--- START ---

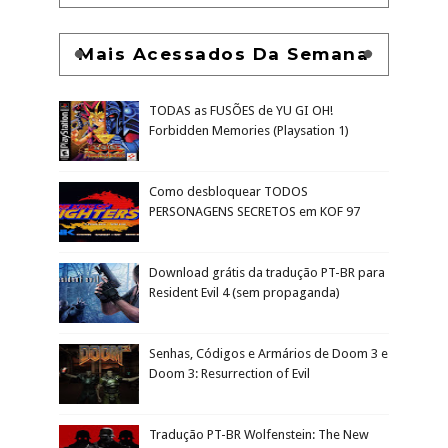
Mais Acessados Da Semana
TODAS as FUSÕES de YU GI OH!
Forbidden Memories (Playsation 1)
Como desbloquear TODOS
PERSONAGENS SECRETOS em KOF 97
Download grátis da tradução PT-BR para
Resident Evil 4 (sem propaganda)
Senhas, Códigos e Armários de Doom 3 e
Doom 3: Resurrection of Evil
Tradução PT-BR Wolfenstein: The New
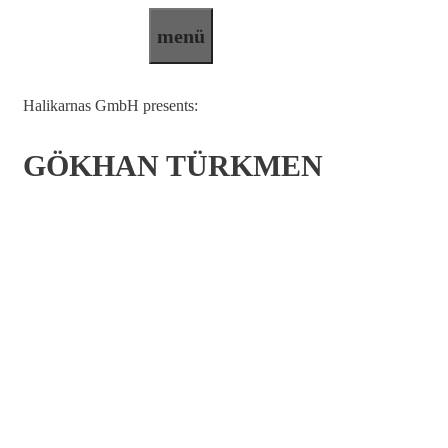
Zum
menü
Inhalt
springen
Halikarnas GmbH presents:
GÖKHAN TÜRKMEN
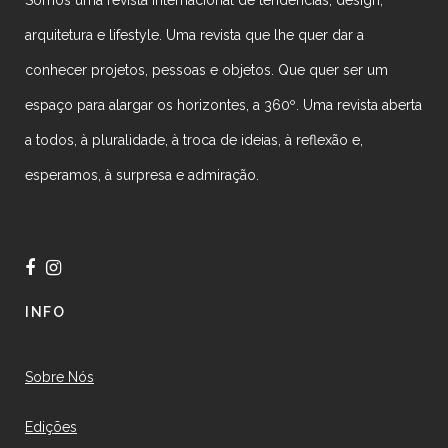
arquitetura e lifestyle. Uma revista que lhe quer dar a
conhecer projetos, pessoas e objetos. Que quer ser um
espaço para alargar os horizontes, a 360º. Uma revista aberta
a todos, à pluralidade, à troca de ideias, à reflexão e,
esperamos, à surpresa e admiração.
INFO
Sobre Nós
Edições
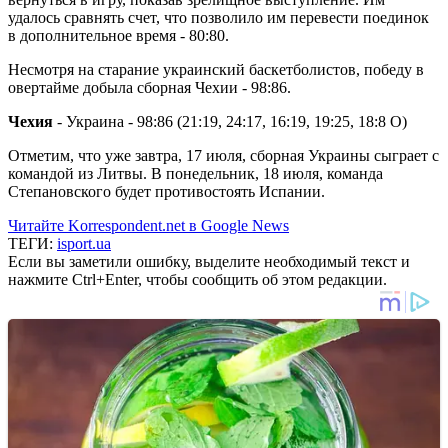
удалось сравнять счет, что позволило им перевести поединок
в дополнительное время - 80:80.
Несмотря на старание украинский баскетболистов, победу в
овертайме добыла сборная Чехии - 98:86.
Чехия
- Украина - 98:86 (21:19, 24:17, 16:19, 19:25, 18:8 О)
Отметим, что уже завтра, 17 июля, сборная Украины сыграет с
командой из Литвы. В понедельник, 18 июля, команда
Степановского будет противостоять Испании.
Читайте Korrespondent.net в Google News
ТЕГИ:
isport.ua
Если вы заметили ошибку, выделите необходимый текст и
нажмите Ctrl+Enter, чтобы сообщить об этом редакции.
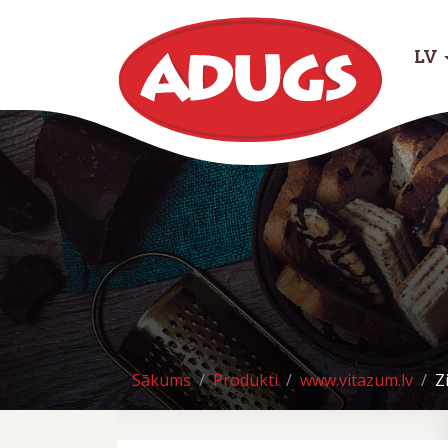
LV
Sākums
Produkti
www.vitazum.lv
Z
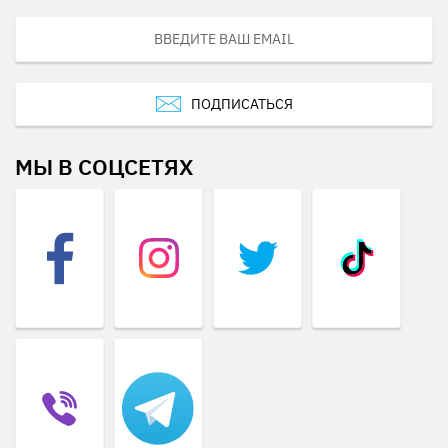
ПОДПИСАТЬСЯ
МЫ В СОЦСЕТЯХ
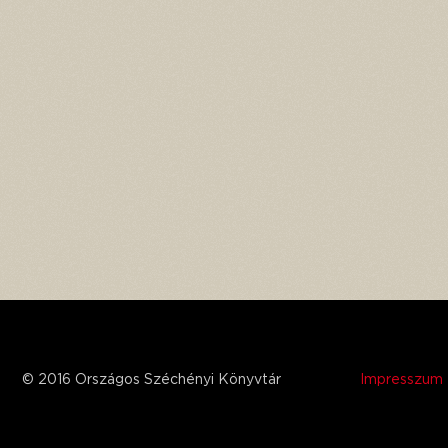
© 2016 Országos Széchényi Könyvtár
Impresszum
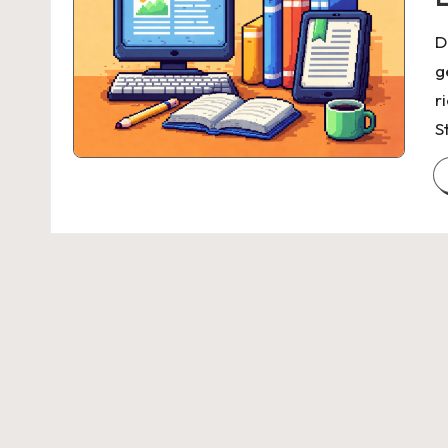
D
g
r
S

--- END ---

▶ _TASK INSTRUCTIONS_:
The whole listing above, line by line, needs to be copied exactly, except for any images.

▶ _REPLY_:
Mais Acessados Da Semana
TODAS as FUSÕES de YU GI OH!
Forbidden Memories (Playsation 1)
Como desbloquear TODOS
PERSONAGENS SECRETOS em KOF 97
Download grátis da tradução PT-BR para
Resident Evil 4 (sem propaganda)
Senhas, Códigos e Armários de Doom 3 e
Doom 3: Resurrection of Evil
Tradução PT-BR Wolfenstein: The New
Zum
menü
Inhalt
springen
Halikarnas GmbH presents:
GÖKHAN TÜRKMEN
arquitetura e lifestyle. Uma revista que lhe quer dar a
conhecer projetos, pessoas e objetos. Que quer ser um
espaço para alargar os horizontes, a 360º. Uma revista aberta
a todos, à pluralidade, à troca de ideias, à reflexão e,
esperamos, à surpresa e admiração.
INFO
Sobre Nós
Edições
удалось сравнять счет, что позволило им перевести поединок
в дополнительное время - 80:80.
Несмотря на старание украинский баскетболистов, победу в
овертайме добыла сборная Чехии - 98:86.
Чехия
- Украина - 98:86 (21:19, 24:17, 16:19, 19:25, 18:8 О)
Отметим, что уже завтра, 17 июля, сборная Украины сыграет с
командой из Литвы. В понедельник, 18 июля, команда
Степановского будет противостоять Испании.
Читайте Korrespondent.net в Google News
ТЕГИ:
isport.ua
Если вы заметили ошибку, выделите необходимый текст и
нажмите Ctrl+Enter, чтобы сообщить об этом редакции.
LV
Sākums
Produkti
www.vitazum.lv
Z
ПОДПИСАТЬСЯ
МЫ В СОЦСЕТЯХ
© 2016 Országos Széchényi Könyvtár
Impresszum
D
g
r
S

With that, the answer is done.